Muitas vezes surgem dúvidas, implicações e diferenças entre a cessão de posição numa sociedade por quotas e o trespasse.

Assim, a aquisição de uma sociedade pode realizar-se por formas distintas, de modo que a legislação estabelece a transmissão de participações sociais (cessão de quotas) e a transmissão do estabelecimento comercial (trespasse) como opções viáveis do negócio comercial.

O capital das sociedades é dividido por quotas e, por isso, sempre que um sócio pretenda sair da empresa deve proceder à venda da sua quota, ou seja, recorrer ao instrumento da cessão de quotas que tem de ser celebrado por ata de Assembleia Geral ou por Documento Particular. Outro requisito neste instrumento é que, regra geral, só é possível realizar uma cessão a terceiro após consentimento da sociedade.

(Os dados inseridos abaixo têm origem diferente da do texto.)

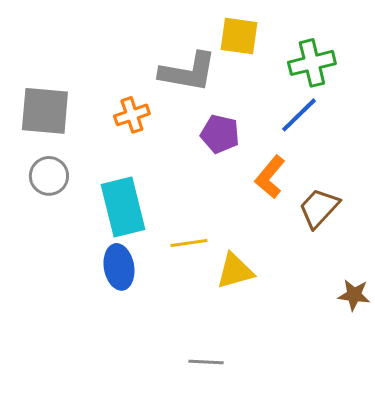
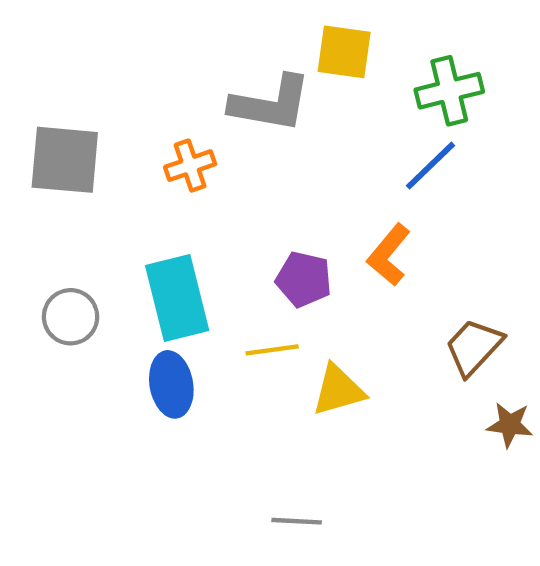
purple pentagon: (220, 134) -> (304, 279), moved
gray circle: (49, 176) -> (71, 317), moved
brown trapezoid: (319, 208) -> (474, 347), moved

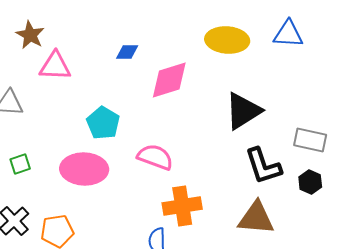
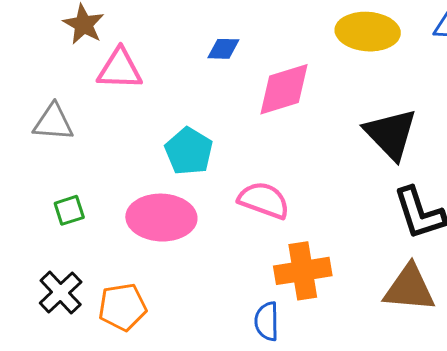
black triangle: (243, 111) -> (391, 134), turned -42

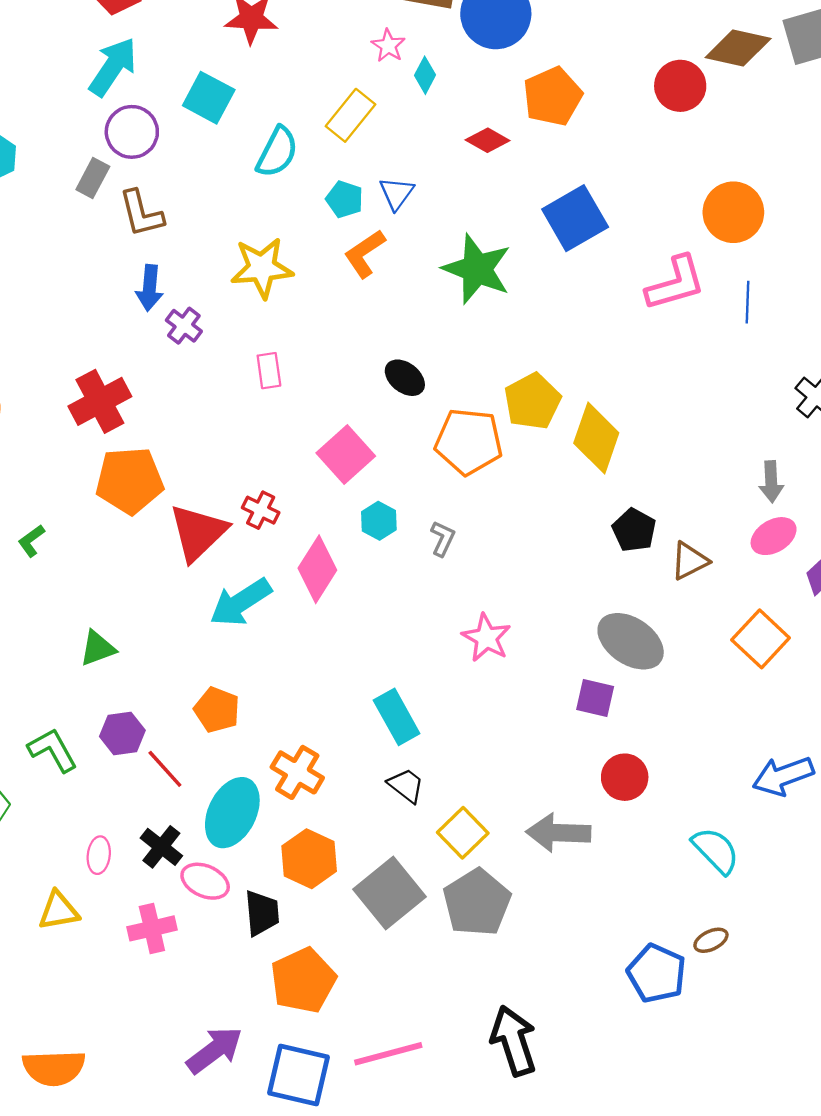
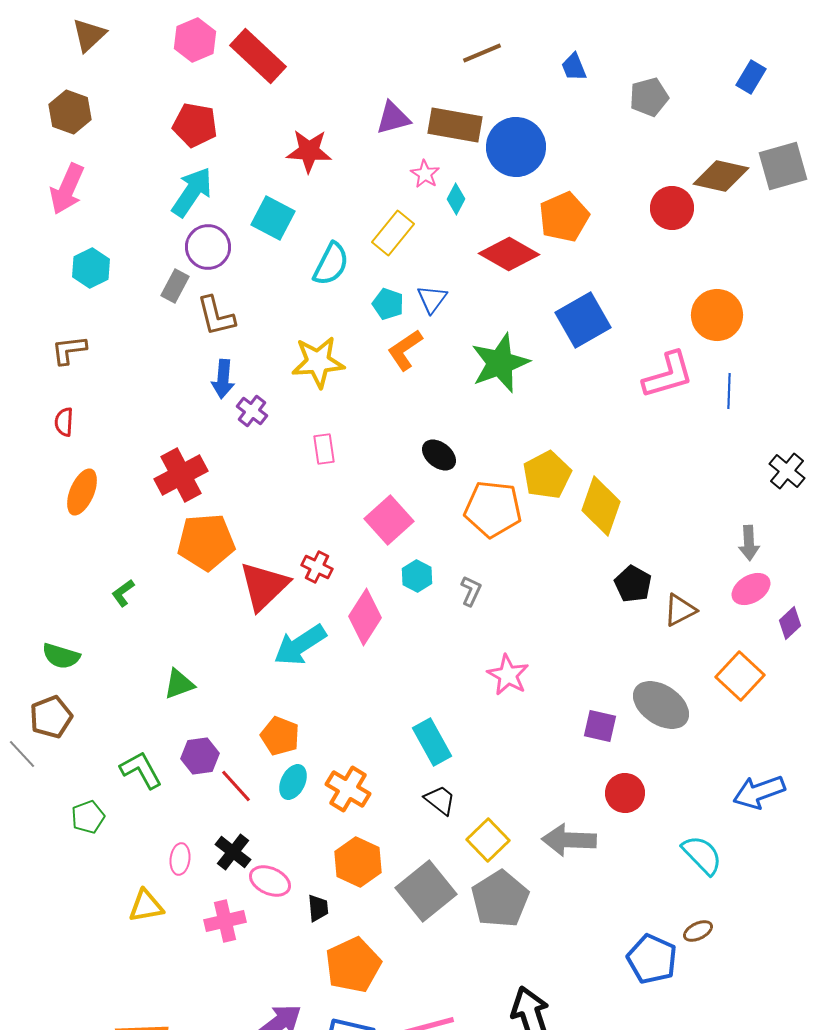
red diamond: (488, 140) -> (509, 254), size x1.6
green star: (477, 269) -> (500, 363), turned 30
gray ellipse: (631, 641) -> (661, 705), moved
cyan ellipse: (232, 813) -> (293, 782), moved, size x0.6
black trapezoid: (262, 913) -> (318, 908), size x0.7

De facto, a cessão pode ser livre quando o contrato de sociedade permitir a cessão ou ela tiver lugar entre ascendentes, cônjuges, descendentes ou sócios. Fora desses casos e se o contrato nada estipular, a transmissão de uma quota implica o consentimento da sociedade, o qual deverá ser requerido pelo cedente mediante documento escrito, no qual se descrevem as condições do negócio.

Depois de analisar o pedido, a sociedade decidirá.

Se a sociedade recusar, deve apresentar proposta de amortização ou aquisição da quota, sob pena de a cessão passar a livre.

Por fim, é necessário registar a transmissão de quotas.

Uma diferença básica entre as duas formas de aquisição é que, na cessão de quotas, o cedente é o sócio, ou seja, ele desfaz-se da sua quota da sociedade, transmitindo-a a um terceiro, enquanto que no trespasse quem transmite a parte ou o todo do estabelecimento comercial é a própria sociedade.

Importa também salientar que com a transferência de titularidade do estabelecimento comercial, verifica-se também a transmissão da posição de arrendatário, ou seja, o arrendamento deixa de estar no nome do anterior proprietário e passa para o nome do adquirente, não sendo necessária autorização do senhorio desde que o futuro arrendatário continue a exercer a mesma actividade no local arrendado.

O trespasse tem que ser celebrado por escrito e comunicado ao senhorio, não esquecendo que o senhorio tem direito de preferência no caso do trespasse por venda por se entender que não existe personalidade jurídica do estabelecimento comercial, sendo este somente objecto de direito.

A maior diferença da responsabilidade entre os dois institutos aqui apresentados encontra-se prevista no que se refere ao credor tributário: enquanto que na cessão de quotas o cessionário em nenhuma hipótese responde pelas obrigações tributárias anteriores à concretização do negócio, no trespasse a obrigação é “herdada”, independentemente do período em que a obrigação foi gerada.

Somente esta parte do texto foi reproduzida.